Atrial fibrillation is an irregular heart rhythm (arrhythmia) that can lead to blood clots in the heart and increase the risk of stroke, heart failure and other heart-related complications.
Atrial fibrillation is the most common pathological cardiac arrhythmia in humans and affects several percent of the population of Europe and North America. Although some predisposing risk factors are known, the understanding of the pathogeneses of this disease is still insufficient. Treatment of atrial fibrillation is difficult, has a high recurrence rate, and involves prescription of daily blood thinners and sometimes surgery. Importantly, atrial fibrillation is also found in companion animals and horses.
On Friday, November 18, Dr. Rikke Buhl will present research where studies on horses are used in order to learn more about the disease, thereby showing a new path towards treatment of millions of people – and horses - suffering from atrial fibrillation.
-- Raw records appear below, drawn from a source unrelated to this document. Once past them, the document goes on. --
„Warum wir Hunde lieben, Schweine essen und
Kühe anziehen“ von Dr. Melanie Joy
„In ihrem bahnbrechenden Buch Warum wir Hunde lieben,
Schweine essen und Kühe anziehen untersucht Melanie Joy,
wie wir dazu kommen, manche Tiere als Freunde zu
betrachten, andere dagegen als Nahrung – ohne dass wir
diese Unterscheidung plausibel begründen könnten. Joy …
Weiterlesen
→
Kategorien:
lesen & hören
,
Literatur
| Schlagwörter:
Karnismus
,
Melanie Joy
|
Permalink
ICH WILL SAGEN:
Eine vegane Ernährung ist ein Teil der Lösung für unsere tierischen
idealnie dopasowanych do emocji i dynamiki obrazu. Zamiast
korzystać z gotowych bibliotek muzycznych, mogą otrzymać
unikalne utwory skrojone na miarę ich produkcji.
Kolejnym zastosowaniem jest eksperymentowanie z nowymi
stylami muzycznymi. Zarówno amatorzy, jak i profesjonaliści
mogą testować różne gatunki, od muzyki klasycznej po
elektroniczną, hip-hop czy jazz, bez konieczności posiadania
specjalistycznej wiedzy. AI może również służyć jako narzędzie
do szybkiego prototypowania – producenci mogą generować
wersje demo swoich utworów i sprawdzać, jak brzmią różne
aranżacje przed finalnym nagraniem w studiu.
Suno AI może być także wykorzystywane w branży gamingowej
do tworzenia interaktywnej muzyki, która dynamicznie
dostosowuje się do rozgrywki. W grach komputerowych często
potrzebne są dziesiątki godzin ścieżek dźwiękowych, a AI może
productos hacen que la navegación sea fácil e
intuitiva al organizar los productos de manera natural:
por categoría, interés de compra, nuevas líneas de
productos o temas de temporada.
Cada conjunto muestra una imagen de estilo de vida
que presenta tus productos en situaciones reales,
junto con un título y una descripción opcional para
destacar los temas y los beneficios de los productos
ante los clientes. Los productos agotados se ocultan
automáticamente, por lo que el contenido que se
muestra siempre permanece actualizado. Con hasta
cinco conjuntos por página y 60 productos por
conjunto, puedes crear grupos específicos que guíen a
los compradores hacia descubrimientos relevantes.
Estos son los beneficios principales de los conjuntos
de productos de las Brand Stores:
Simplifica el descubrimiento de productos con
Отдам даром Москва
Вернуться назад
Dr. Rikke Buhl graduated as a veterinarian in 1999 and completed her PhD in 2004 from the University of Copenhagen in Denmark. Since that time her work has focussed on equine cardiology and in particular, on translational perspectives of human and equine cardiac arrhythmias. Dr. Buhl is currently a professor of equine cardiology and head of the medicine and surgery section in the Department of Veterinary and Animal Sciences at the University of Copenhagen. She was the first to describe the development of heart size and prevalence of valvular regurgitation in trotters as a result of long standing physical exercise. Her research has shown that training induces significant cardiac hypertrophy with large individual variation among horses and that heart size has a positive correlation with racing performance of the horse. Although this response to exercise is considered to be a beneficial and physiological adaptation to increased demands, human studies have shown that the risk of atrial fibrillation is about 2.5 times higher among athletes than non-athletes, and that exercise-induced cardiac hypertrophy can become dangerous. There are many examples of prominent athletes who lived well with this disease, e.g. Billie Jean King and Larry Bird. On the other side, there are examples of sudden cardiac death or near deaths of athletes. The collapse of Danish soccer player Christian Eriksen during a soccer match at the Euro 2020 championships sent shockwaves across the stadium in his homeland Denmark and around the world.
Dr. Buhl is one of the few researchers in the world who have focused on the development of exercise-induced cardiac arrhythmias in trotters and riding horses. Her research has shown that equine athletes develop arrhythmias in accordance with human athletes.